Reputation: 12950
I'm trying to create dataclasses directly from YAML description, with some attributes having a default value.
Based on the document of py.yaml
, I know that I can register some tags to automatically create classes and loading some YAML.
Combining this with dataclasses, that would give something like:
from dataclasses import dataclass, field
import yaml
@dataclass
class Person(yaml.YAMLObject):
"""A Person, to be loaded from YAML"""
yaml_loader = yaml.SafeLoader
yaml_tag = "!person"
name: str
parents: list[str]
age: int = 0
And we can test with the following two YAML files:
!person
name: John Toto
parents:
- Jacques
- Lily
and
!person
name: Jacques Toto
parents:
- Olaf
- Mary
age: 100
that would give respectively (where we can see that the default value of age
is working):
Person(name='John Toto', parents=['Jacques', 'Lily'], age=0)
Person(name='Jacques Toto', parents=['Olaf', 'Mary'], age=100)
However, how do I make this work with the list and dictionaries (or any other attribute requiring the use of field(default_factory=...)
?
For example, the following piece of code:
@dataclass
class Person2(yaml.YAMLObject):
"""A Person, to be loaded from YAML"""
yaml_loader = yaml.SafeLoader
yaml_tag = "!person2"
name: str
parents: list[str] = field(default_factory=list)
age: int = 0
p2 = yaml.safe_load(
"""
!person2
name: Jacques Toto
age: 100
"""
)
print(p2)
would give the following excepting when trying to execute the print(p2)
:
File c:\Python311\Lib\dataclasses.py:240, in _recursive_repr.<locals>.wrapper(self)
238 repr_running.add(key)
239 try:
--> 240 result = user_function(self)
241 finally:
242 repr_running.discard(key)
File <string>:3, in __repr__(self)
AttributeError: 'Person2' object has no attribute 'parents'
How to populate the parents
with a default value using the default_factory
method?
Upvotes: 0
Views: 342
Reputation: 12950
By debugging the code of how the class is created by pyyaml
, we can find these lines of code in the library:
C:\Python311\Lib\site-packages\yaml\constructor.py
def construct_yaml_object(self, node, cls):
data = cls.__new__(cls)
yield data
if hasattr(data, '__setstate__'):
state = self.construct_mapping(node, deep=True)
data.__setstate__(state)
else:
state = self.construct_mapping(node)
data.__dict__.update(state)
So in normal circonstances, it will just update the dictionary (i.e. the list of attributes) of the class with the values found in YAML.
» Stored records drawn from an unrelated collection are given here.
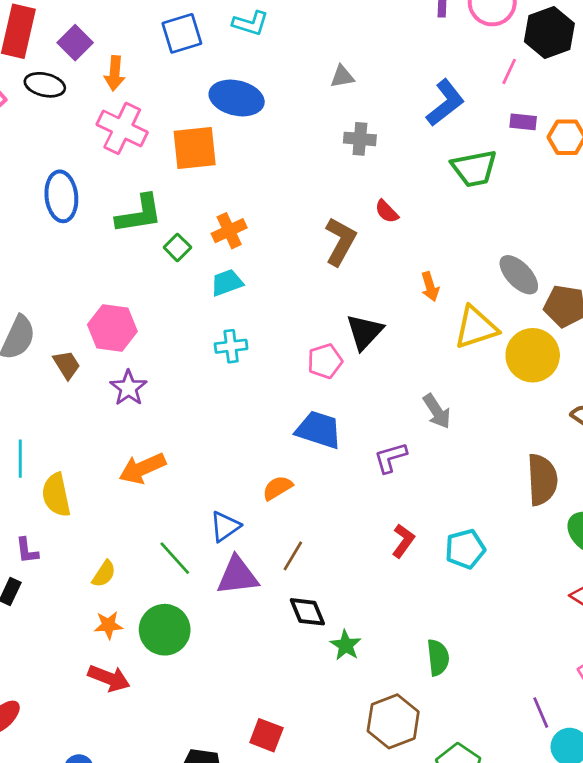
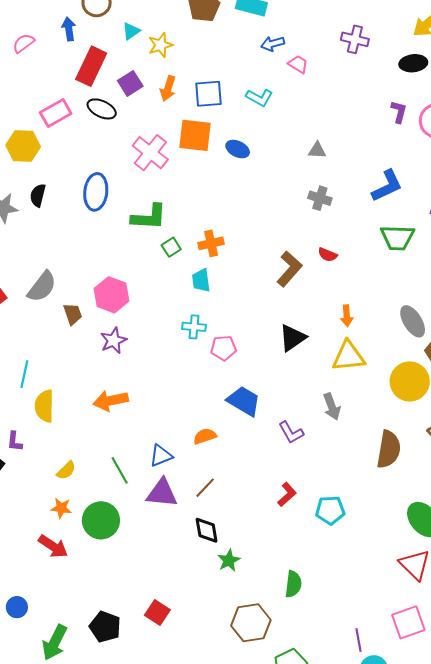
orange arrow: (115, 73) -> (168, 88), moved
blue ellipse: (237, 98) -> (238, 149), size x0.6
orange square: (195, 148) -> (195, 135), moved
red semicircle: (387, 211) -> (328, 255), turned -36
cyan trapezoid: (227, 283) -> (201, 280), turned -90
yellow triangle: (476, 328) -> (348, 356), moved
pink pentagon: (325, 361) -> (224, 348), moved
purple L-shape: (391, 458) -> (291, 432), turned -116
brown semicircle: (542, 480) -> (389, 449), moved

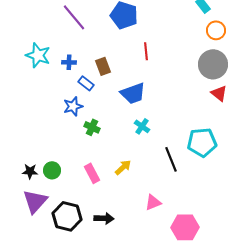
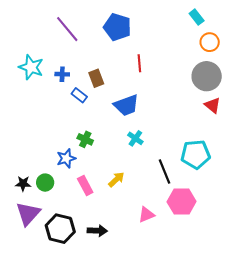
blue star: (73, 106) -> (66, 158), moved
pink hexagon: (185, 227) -> (182, 202), moved

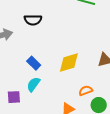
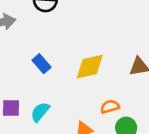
cyan semicircle: (33, 84) -> (40, 112), moved

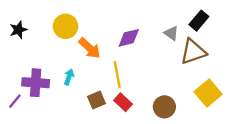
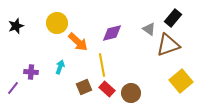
purple cross: (36, 83) -> (31, 72), size x0.6
brown circle: (164, 107) -> (131, 93), moved

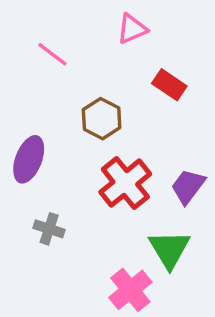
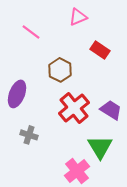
purple trapezoid: (188, 186) -> (111, 110), turned 85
HOWEVER, if the method __set_state__
is found in the class, it will use this method to create the instance of the class.
Therefore, you could modify your class as follows:
from typing import Any
@dataclass
class Person(yaml.YAMLObject):
"""A Person, to be loaded from YAML"""
yaml_loader = yaml.SafeLoader
yaml_tag = "!person"
name: str
parents: list[str] = field(default_factory=list)
age: int = 0
def __setstate__(self, data: dict[str, Any]):
"""Set default values using default_factory when loaded from YAML"""
self.__dict__.update(data)
# pylint: disable=no-member
for attr, dataclass_field in self.__dataclass_fields__.items():
default_factory = dataclass_field.default_factory
if not hasattr(self, attr) and callable(default_factory):
setattr(self, attr, default_factory())
After updating the dictionary, it will check all fields defined in the dataclass, if the attribute is not defined and this field has a default_factory
argument, then it will call this function to create your attribute.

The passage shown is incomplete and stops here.